## What is being asked
Output the number of lines in the entries below with the string "Adicionar" in them, and nothing further.

## Extracted records
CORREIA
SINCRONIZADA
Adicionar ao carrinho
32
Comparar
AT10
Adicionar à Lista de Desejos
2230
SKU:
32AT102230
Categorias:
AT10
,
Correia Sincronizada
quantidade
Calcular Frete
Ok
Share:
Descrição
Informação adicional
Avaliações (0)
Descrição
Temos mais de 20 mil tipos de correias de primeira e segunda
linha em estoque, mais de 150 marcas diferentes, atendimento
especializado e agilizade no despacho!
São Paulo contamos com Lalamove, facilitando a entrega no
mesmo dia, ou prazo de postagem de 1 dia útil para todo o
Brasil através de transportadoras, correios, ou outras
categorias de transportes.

==

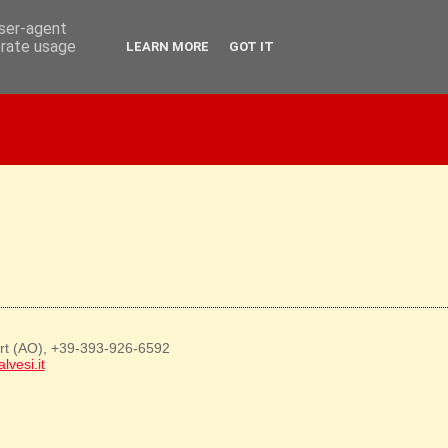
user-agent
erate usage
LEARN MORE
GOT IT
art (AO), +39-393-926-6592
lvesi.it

## Exercise answer
2